■ TO DO: For every line in the data below that contains "Finnish", copy the line.

■ MATERIAL PROVIDED:

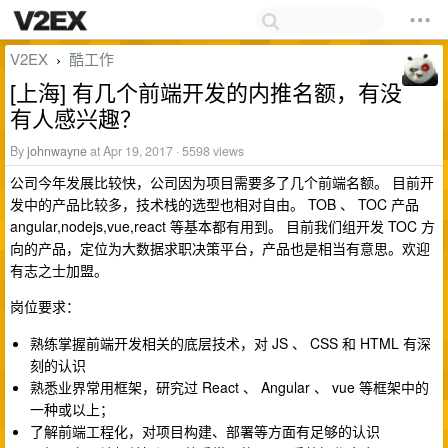
V2EX
酷工作
›
[上海] 有几个前端开发的内推名额，有没
有人感兴趣？
By
johnwayne
at Apr 19, 2017 · 5598 views
公司今年发展比较快，公司因为项目需要多了几个前端名额。 目前开
发中的产品比较多，技术栈的选型也相对自由。 TOB 、 TOC 产品
angular,nodejs,vue,react 等基本都有用到。 目前我们组开发 TOC 方
向的产品，定位为大数据求职决策平台，产品也是相当有意思。欢迎
有志之士加盟。
岗位要求：
熟练掌握前端开发相关的底层技术，对 JS 、 CSS 和 HTML 有深
刻的认识
熟悉业界常用框架，研究过 React 、 Angular 、 vue 等框架中的
一种或以上；
了解前端工程化，对项目构建、部署等方面有足够的认识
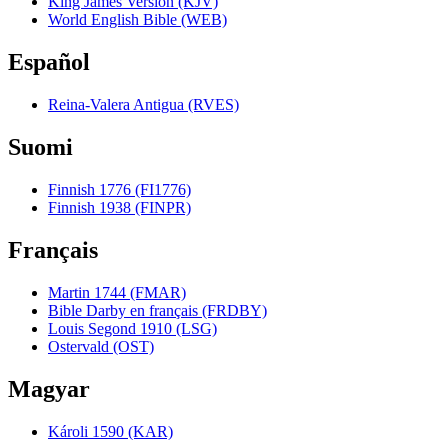
King James Version (KJV)
World English Bible (WEB)
Español
Reina-Valera Antigua (RVES)
Suomi
Finnish 1776 (FI1776)
Finnish 1938 (FINPR)
Français
Martin 1744 (FMAR)
Bible Darby en français (FRDBY)
Louis Segond 1910 (LSG)
Ostervald (OST)
Magyar
Károli 1590 (KAR)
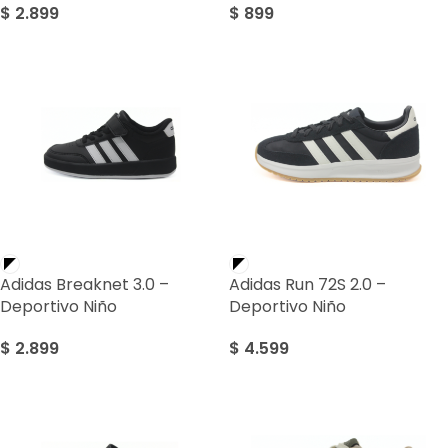
$
2.899
$
899
Adidas Breaknet 3.0 –
Adidas Run 72S 2.0 –
Deportivo Niño
Deportivo Niño
$
2.899
$
4.599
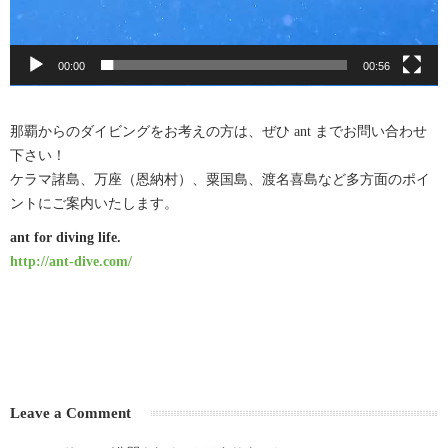
00:00
00:56
那覇からのダイビングをお考えの方は、ぜひ ant までお問い合わせ
下さい！
ケラマ諸島、万座（恩納村）、粟国島、渡名喜島など多方面のポイ
ントにご案内いたします。
ant for diving life.
http://ant-dive.com/
Leave a Comment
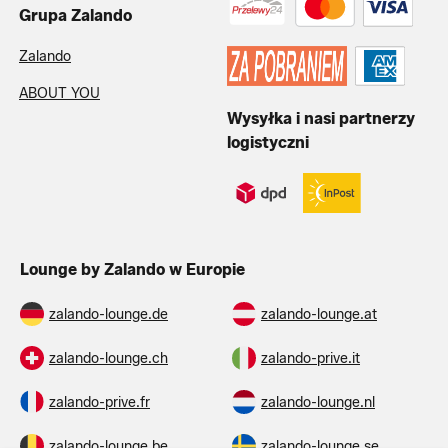
Grupa Zalando
Zalando
ABOUT YOU
Wysyłka i nasi partnerzy
logistyczni
Lounge by Zalando w Europie
zalando-lounge.de
zalando-lounge.at
zalando-lounge.ch
zalando-prive.it
zalando-prive.fr
zalando-lounge.nl
zalando-lounge.be
zalando-lounge.se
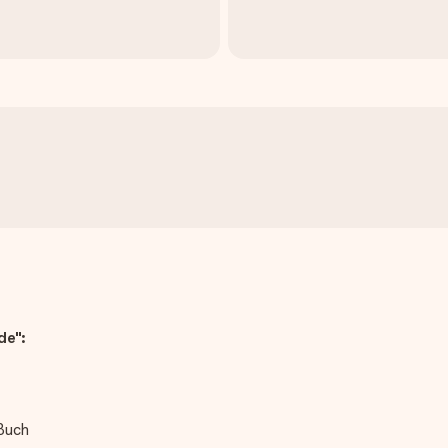
de":
Buch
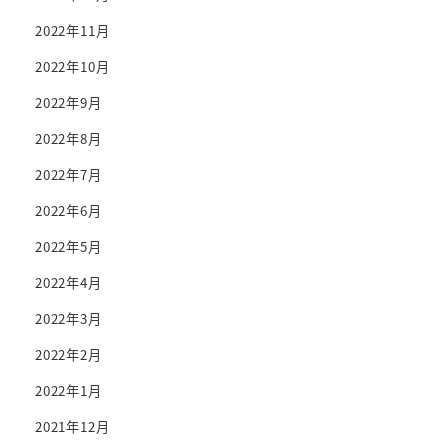
2022年11月
2022年10月
2022年9月
2022年8月
2022年7月
2022年6月
2022年5月
2022年4月
2022年3月
2022年2月
2022年1月
2021年12月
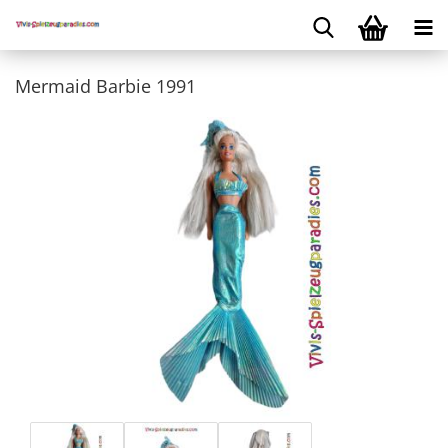
Mermaid Barbie 1991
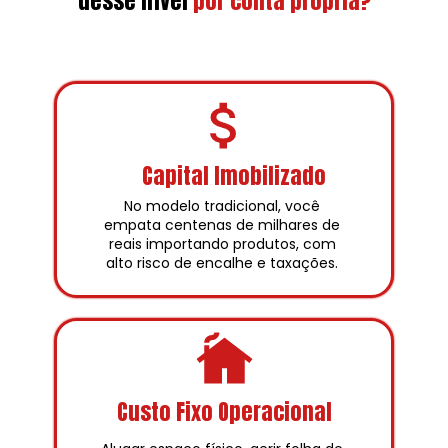
desse nível
por conta própria?
Capital Imobilizado
No modelo tradicional, você 
empata centenas de milhares de 
reais importando produtos, com 
alto risco de encalhe e taxações. 
Custo Fixo Operacional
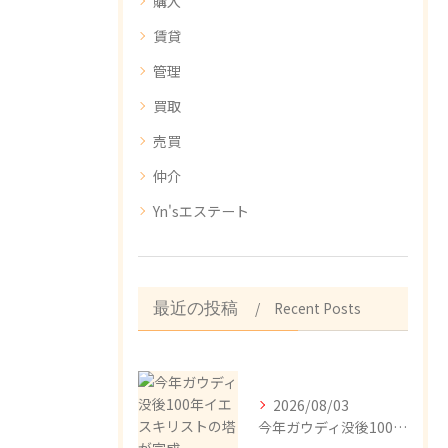
購入
賃貸
管理
買取
売買
仲介
Yn'sエステート
Recent Posts
最近の投稿
2026/08/03
今年ガウディ没後100年イエスキリストの塔が完成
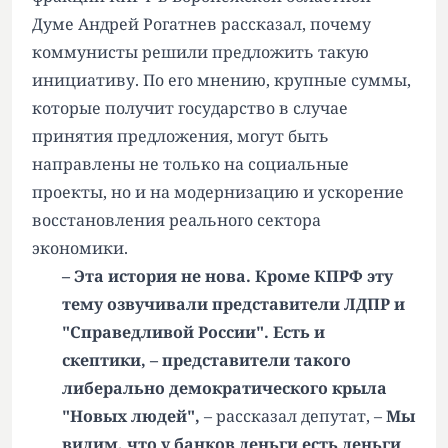
Думе Андрей Рогатнев рассказал, почему
коммунисты решили предложить такую
инициативу. По его мнению, крупные суммы,
которые получит государство в случае
принятия предложения, могут быть
направлены не только на социальные
проекты, но и на модернизацию и ускорение
восстановления реального сектора
экономики.
– Эта история не нова. Кроме КПРФ эту
тему озвучивали представители ЛДПР и
"Справедливой России". Есть и
скептики, – представители такого
либерально демократического крыла
"Новых людей",
– рассказал депутат, –
Мы
видим, что у банков деньги есть деньги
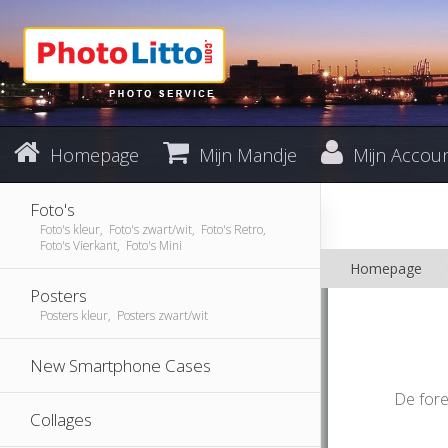
Homepage
Mijn Mandje
Mijn Accou
Foto's
Foto's kleur, Foto's zwart/wit, Foto's Retro,
Foto's Vierkant, Foto's Mini
Homepage
Posters
Posters kleur, Posters zwart/wit
New Smartphone Cases
De fore
Collages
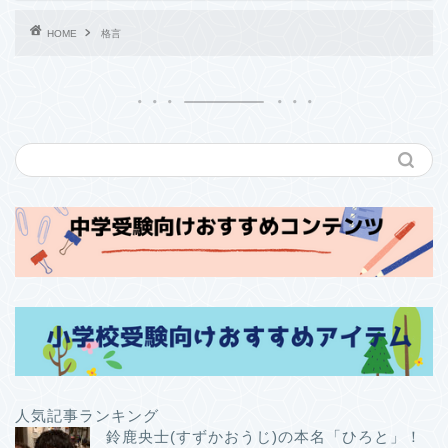
HOME
格言
人気記事ランキング
鈴鹿央士(すずかおうじ)の本名「ひろと」！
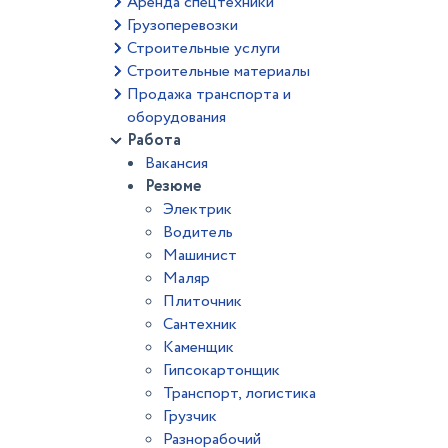
Аренда спецтехники
Грузоперевозки
Строительные услуги
Строительные материалы
Продажа транспорта и
оборудования
Работа
Вакансия
Резюме
Электрик
Водитель
Машинист
Маляр
Плиточник
Сантехник
Каменщик
Гипсокартонщик
Транспорт, логистика
Грузчик
Разнорабочий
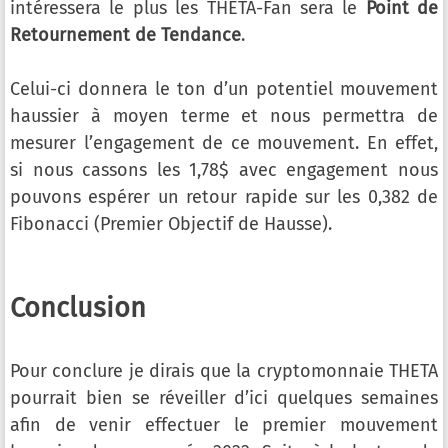
intéressera le plus les THETA-Fan sera le
Point de
Retournement de Tendance
.
Celui-ci donnera le ton d’un potentiel mouvement
haussier à moyen terme et nous permettra de
mesurer l’engagement de ce mouvement. En effet,
si nous cassons les 1,78$ avec engagement nous
pouvons espérer un retour rapide sur les 0,382 de
Fibonacci (Premier Objectif de Hausse).
Conclusion
Pour conclure je dirais que la cryptomonnaie THETA
pourrait bien se réveiller d’ici quelques semaines
afin de venir effectuer le premier mouvement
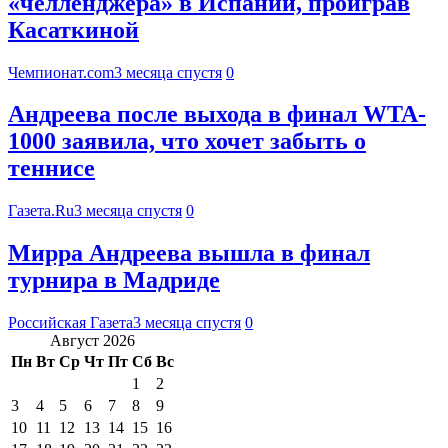
«челленджера» в Испании, проиграв
Касаткиной
Чемпионат.com
3 месяца спустя
0
Андреева после выхода в финал WTA-
1000 заявила, что хочет забыть о
теннисе
Газета.Ru
3 месяца спустя
0
Мирра Андреева вышла в финал
турнира в Мадриде
Российская Газета
3 месяца спустя
0
Август 2026
Пн
Вт
Ср
Чт
Пт
Сб
Вс
1
2
3
4
5
6
7
8
9
10
11
12
13
14
15
16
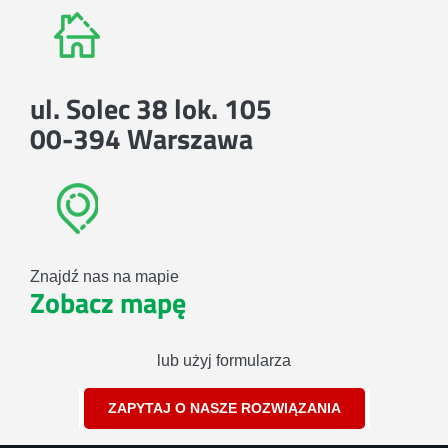
ul. Solec 38 lok. 105
00-394 Warszawa
Znajdź nas na mapie
Zobacz mapę
lub użyj formularza
ZAPYTAJ O NASZE ROZWIĄZANIA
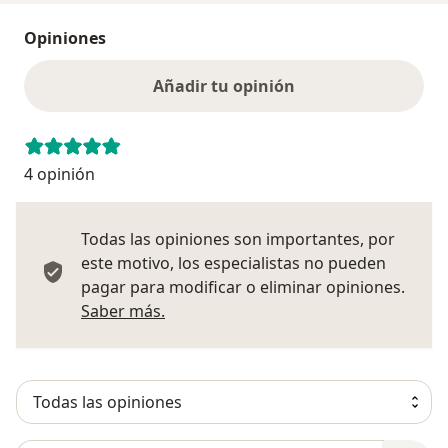
Opiniones
Añadir tu opinión
4 opinión
Todas las opiniones son importantes, por
este motivo, los especialistas no pueden
pagar para modificar o eliminar opiniones.
Más información sobre opiniones
Saber más.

■ WRITTEN REPLY:
Finnish 1776 (FI1776)
Finnish 1938 (FINPR)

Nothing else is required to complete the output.